4 Cf. texte IX, p. 414 : "Mais parmi eux [les Orques], il avait toujours dû y avoir (en tant que serviteurs et espions spéciaux de Melkor, et en tant que meneurs) de nombreux esprits mineurs corrompus qui revêtaient des formes corporelles similaires." ; voir également le texte VIII, p. 410.

* [Note de Tolkien] Boldog, par exemple, est un nom qui apparaît à plusieurs reprises dans les récits de la Guerre. Mais il est possible que Boldog n'ait pas été un nom de personne, mais soit un titre, soit le nom d’une sorte de créatures : les Maiar à forme d’Orques, qui ne cédaient en puissance qu’aux Balrogs seuls.

5 La note de bas de page qui nous dit que "Boldog, par exemple, est un nom qui apparaît à plusieurs reprises dans les récits de la Guerre", et n'était peut-être pas un nom de personne, est curieuse. Boldog apparaît à plusieurs reprises dans le Lai de Leithian comme étant le nom du capitaine-Orque qui mena une attaque sur Doriath (références dans l'Index aux Lais de Beleriand) ; il réapparaît dans le Quenta (IV.113), mais n'est plus mentionné par la suite. Je ne connais aucune autre référence à un Orque nommé Boldog.

** [Note de Tolkien] Peu d'Orques agirent jamais ainsi durant les Jours Anciens, et jamais un Orque n'aurait traité avec un Elfe. Car Morgoth avait au moins réussi à convaincre les Orques, et ce de façon irréfutable, que les Elfes étaient encore plus cruels qu'eux-mêmes, ne faisant des prisonniers que pour "s'amuser", ou pour les dévorer (ce que les Orques faisaient en cas de besoin).

*** [Note de Tolkien] Mais il restait un défaut inévitable dans son contrôle. Au royaume de la haine et de la peur, la plus puissante est la haine.
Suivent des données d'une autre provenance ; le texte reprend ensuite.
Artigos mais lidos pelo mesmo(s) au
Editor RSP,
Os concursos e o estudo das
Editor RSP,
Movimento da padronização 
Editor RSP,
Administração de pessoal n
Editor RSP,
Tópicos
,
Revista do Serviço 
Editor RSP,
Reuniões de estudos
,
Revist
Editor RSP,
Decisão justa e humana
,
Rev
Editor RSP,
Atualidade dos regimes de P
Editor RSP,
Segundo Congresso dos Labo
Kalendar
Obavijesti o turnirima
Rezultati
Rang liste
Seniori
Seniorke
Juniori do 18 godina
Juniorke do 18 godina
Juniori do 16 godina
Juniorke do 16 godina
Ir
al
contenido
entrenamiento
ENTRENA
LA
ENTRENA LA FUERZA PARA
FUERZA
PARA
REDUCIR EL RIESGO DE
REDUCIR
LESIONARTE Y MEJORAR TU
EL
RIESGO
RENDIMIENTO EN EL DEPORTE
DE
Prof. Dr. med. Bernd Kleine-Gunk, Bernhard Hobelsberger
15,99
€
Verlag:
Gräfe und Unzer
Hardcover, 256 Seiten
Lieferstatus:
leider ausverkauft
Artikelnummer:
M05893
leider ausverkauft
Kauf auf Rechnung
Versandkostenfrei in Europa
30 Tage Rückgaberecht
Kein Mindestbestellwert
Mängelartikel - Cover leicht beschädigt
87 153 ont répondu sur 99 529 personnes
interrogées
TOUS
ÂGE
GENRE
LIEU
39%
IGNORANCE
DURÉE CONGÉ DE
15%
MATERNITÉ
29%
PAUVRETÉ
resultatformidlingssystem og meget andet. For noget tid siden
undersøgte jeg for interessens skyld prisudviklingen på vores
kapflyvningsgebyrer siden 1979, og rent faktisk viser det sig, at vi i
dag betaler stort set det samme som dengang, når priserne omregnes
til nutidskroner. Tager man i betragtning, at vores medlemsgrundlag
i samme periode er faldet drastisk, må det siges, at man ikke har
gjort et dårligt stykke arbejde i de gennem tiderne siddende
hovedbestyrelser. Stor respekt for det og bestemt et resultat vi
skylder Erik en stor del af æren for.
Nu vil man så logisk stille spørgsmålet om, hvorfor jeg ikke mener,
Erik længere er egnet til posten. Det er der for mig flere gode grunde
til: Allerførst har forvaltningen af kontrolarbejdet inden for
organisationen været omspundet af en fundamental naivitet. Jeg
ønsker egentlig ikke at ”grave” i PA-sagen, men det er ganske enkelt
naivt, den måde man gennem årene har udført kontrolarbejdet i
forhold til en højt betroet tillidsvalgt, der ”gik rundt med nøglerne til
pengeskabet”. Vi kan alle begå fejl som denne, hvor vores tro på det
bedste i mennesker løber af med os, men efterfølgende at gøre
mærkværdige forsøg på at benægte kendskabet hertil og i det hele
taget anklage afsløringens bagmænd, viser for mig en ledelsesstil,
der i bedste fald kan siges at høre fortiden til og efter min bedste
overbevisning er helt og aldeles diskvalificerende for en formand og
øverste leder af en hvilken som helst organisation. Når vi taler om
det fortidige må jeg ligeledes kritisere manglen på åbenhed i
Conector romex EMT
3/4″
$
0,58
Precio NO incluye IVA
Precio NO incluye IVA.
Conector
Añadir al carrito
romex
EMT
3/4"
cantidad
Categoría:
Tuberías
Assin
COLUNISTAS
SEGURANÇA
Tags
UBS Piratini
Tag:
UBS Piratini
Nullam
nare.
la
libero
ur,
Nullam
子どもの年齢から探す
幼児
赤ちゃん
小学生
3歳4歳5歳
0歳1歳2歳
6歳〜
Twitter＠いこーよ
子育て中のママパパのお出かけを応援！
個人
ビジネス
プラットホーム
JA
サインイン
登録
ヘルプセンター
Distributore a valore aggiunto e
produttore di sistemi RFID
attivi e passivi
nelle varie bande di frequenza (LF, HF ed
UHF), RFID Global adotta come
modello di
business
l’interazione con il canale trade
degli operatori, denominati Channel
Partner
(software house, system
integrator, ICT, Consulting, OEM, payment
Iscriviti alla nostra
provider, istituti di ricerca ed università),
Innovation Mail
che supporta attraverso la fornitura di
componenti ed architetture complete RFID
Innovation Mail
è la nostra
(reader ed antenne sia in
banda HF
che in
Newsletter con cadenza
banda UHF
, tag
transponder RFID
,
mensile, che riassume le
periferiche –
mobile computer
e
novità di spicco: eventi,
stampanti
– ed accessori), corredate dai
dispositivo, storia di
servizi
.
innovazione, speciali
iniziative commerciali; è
Tous ses Orques se détestaient entre eux, et devaient être maintenus en guerre contre un quelconque "ennemi" pour ne pas s'entretuer.

6 Sur l'histoire ultérieure selon laquelle Angband fut bâtie par Melkor durant les temps anciens et fut commandée par Sauron, voir p. 156, §12. Il n'y a aucune référence à la réparation d'Angband en prévision du retour de Morgoth, et cf. le dernier développement narratif du Quenta Silmarillion sur l'histoire de son retour (p. 295, §14) : Morgoth et Ungoliant "s'approchaient des ruines d'Angband où se trouvait autrefois sa forteresse occidentale."

7 Voir p. 124 [NdTr : Annales d'Aman, commentaire sur le § 127].

8 "orcish n'ira pas" : parce qu'il se prononcerait "orsish". La langue orque était orthographiée Orkish dans la première édition du Seigneur des Anneaux.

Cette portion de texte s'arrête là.